PROBLEM
From the first line to the last, copy the listing exactly and omit the pictures.
....
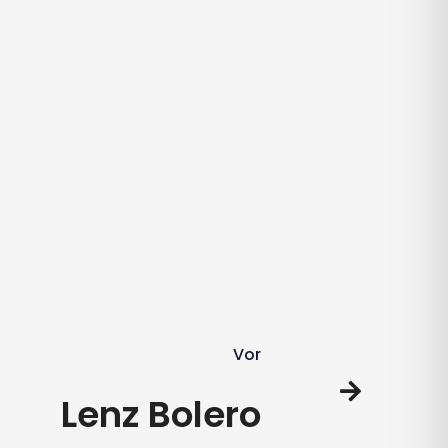
Vor
Lenz Bolero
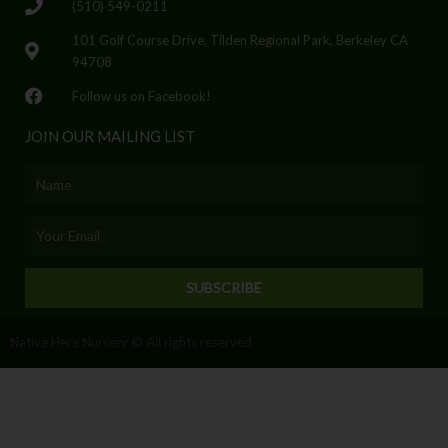
(510) 549-0211
101 Golf Course Drive, Tilden Regional Park, Berkeley CA
94708
Follow us on Facebook!
JOIN OUR MAILING LIST
Name
Email
SUBSCRIBE
Native Here Nursery © All rights reserved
....
ANSWER
Vor
Lenz Bolero
(510) 549-0211
101 Golf Course Drive, Tilden Regional Park, Berkeley CA
94708
Follow us on Facebook!
JOIN OUR MAILING LIST
Name
Email
SUBSCRIBE
Native Here Nursery © All rights reserved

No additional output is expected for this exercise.